MUCH of modern medicine is high-tech wizardry. Broken bones, however, are still dealt with in a clumsy, old-fashioned way that frequently involves screws, nails and pins. Even the simplest operation can result in infections and incomplete healing if those devices are not placed as they should be. In dramatic circumstances-for instance on a battlefield, where surgeons cannot use X-ray machines and there is no proper operating theatre-the need for so many bits and bobs can make effective surgery impossible. Thousands of soldiers fighting in Iraq and Afghanistan, for example, have had limbs amputated after injuries that could have been treated at any hospital.
It was with them in mind that DARPA, the research-funding agency of America's Department of Defense, approached a group of scientists at the University of Texas, Houston, two years ago. DARPA wanted something that army doctors could carry in their bags and use to mend injured limbs on the spot, before amputation became inevitable. The researchers, led by Mauro Ferrari and Ennio Tasciotti (who have since moved to the Methodist Hospital Research Institute in the same city) came up with an idea that could change orthopaedic surgery once and for all: a material that surgeons can implant or even inject; which fixes a fractured bone quickly; and which then leads to its full regeneration, with no need for nails and pins.
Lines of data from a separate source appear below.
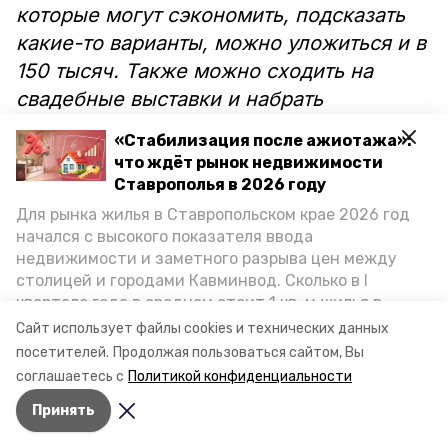
которые могут сэкономить, подсказать
какие-то варианты, можно уложиться и в
150 тысяч. Также можно сходить на
свадебные выставки и набрать
скидочных сертификатов, которые
«Стабилизация после ажиотажа»:
предлагают организаторы. Мой личный
что ждёт рынок недвижимости
совет парам — не надо экономить. Когда
Ставрополья в 2026 году
пытаются сделать что-то подешевле, это
Для рынка жилья в Ставропольском крае 2026 год
начался с высокого показателя ввода
зачастую сказывается на качестве услуг
недвижимости и заметного разрыва цен между
и портит праздник. Однако сэкономить
столицей и городами Кавминвод. Сколько в I
25 — 30 процентов от общей суммы
квартале года в среднем стоит 1 кв. м жилья в
можно, если поменять дату на будний
городах и округах региона, как изменился спрос на
Сайт использует файлы cookies и технических данных
первичку и вторичку, какова себестоимость
день», — поделился Илья Стельмахов.
посетителей.
Продолжая пользоваться сайтом, Вы
стройки собственного жилья в этом году и какие
соглашаетесь с
Политикой конфиденциальности
прогнозы о стоимости квадратных метров дают
Принять
эксперты, выясняла корреспондент «Победы26».
Авторы:
Мила Гень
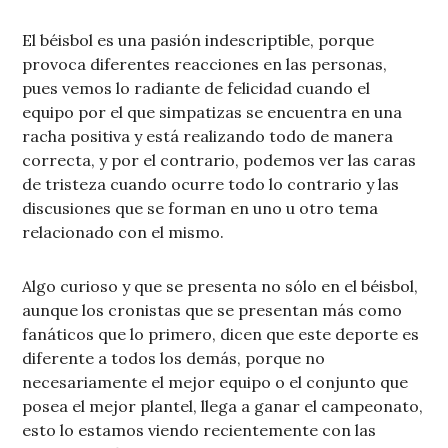
El béisbol es una pasión indescriptible, porque
provoca diferentes reacciones en las personas,
pues vemos lo radiante de felicidad cuando el
equipo por el que simpatizas se encuentra en una
racha positiva y está realizando todo de manera
correcta, y por el contrario, podemos ver las caras
de tristeza cuando ocurre todo lo contrario y las
discusiones que se forman en uno u otro tema
relacionado con el mismo.
Algo curioso y que se presenta no sólo en el béisbol,
aunque los cronistas que se presentan más como
fanáticos que lo primero, dicen que este deporte es
diferente a todos los demás, porque no
necesariamente el mejor equipo o el conjunto que
posea el mejor plantel, llega a ganar el campeonato,
esto lo estamos viendo recientemente con las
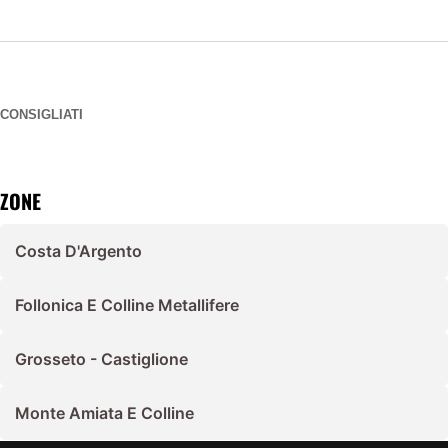
CONSIGLIATI
ZONE
Costa D'Argento
Follonica E Colline Metallifere
Grosseto - Castiglione
Monte Amiata E Colline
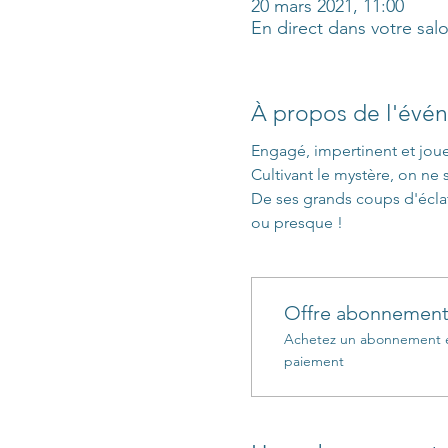
20 mars 2021, 11:00
En direct dans votre sal
À propos de l'évé
Engagé, impertinent et joue
Cultivant le mystère, on ne 
De ses grands coups d'éclat
ou presque !
Offre abonnemen
Achetez un abonnement et
paiement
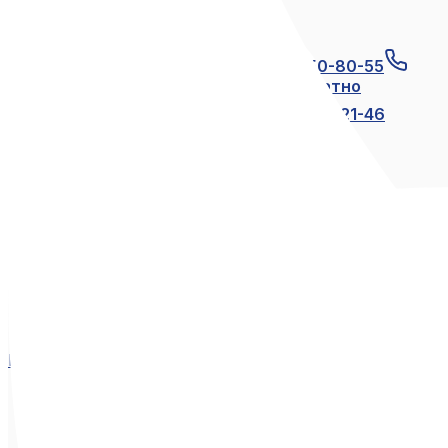
Связаться с нами
+7 (812) 600-21-23
+7 (911) 250-80-55
8 (800) 250-80-55
по России бесплатно
+7 (812) 600-21-24
+7 (812) 600-21-46
Мы в социальных сетях
Вконтакте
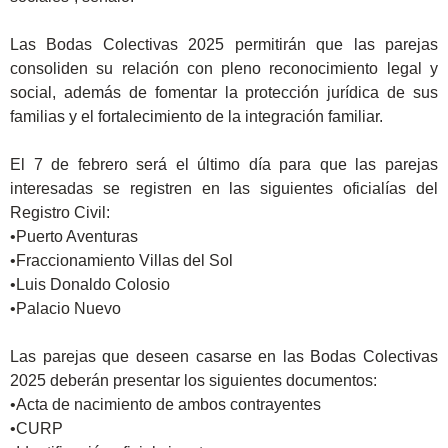
Las Bodas Colectivas 2025 permitirán que las parejas
consoliden su relación con pleno reconocimiento legal y
social, además de fomentar la protección jurídica de sus
familias y el fortalecimiento de la integración familiar.
El 7 de febrero será el último día para que las parejas
interesadas se registren en las siguientes oficialías del
Registro Civil:
•Puerto Aventuras
•Fraccionamiento Villas del Sol
•Luis Donaldo Colosio
•Palacio Nuevo
Las parejas que deseen casarse en las Bodas Colectivas
2025 deberán presentar los siguientes documentos:
•Acta de nacimiento de ambos contrayentes
•CURP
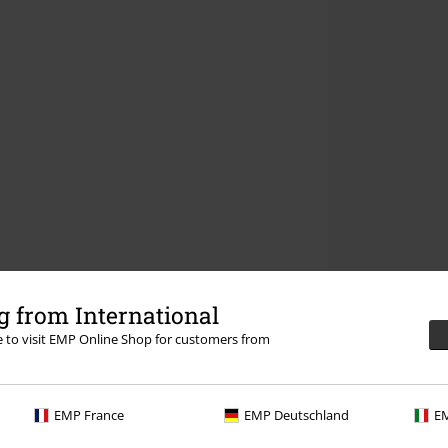
 from International
re to visit EMP Online Shop for customers from
EMP France
EMP Deutschland
EM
The material in question, the product of a collaboration between biologists, nanoengineers and mathematicians, is based on a chemical called polypropylene fumarate. It is activated at 37℃, the temperature of the human body. When applied to a broken bone it solidifies and works like a glue, bringing the two parts of the fracture together. That is necessary, as any orthopaedic surgeon knows, because if a gap of more than a few millimetres is left between fragments the bone will never heal.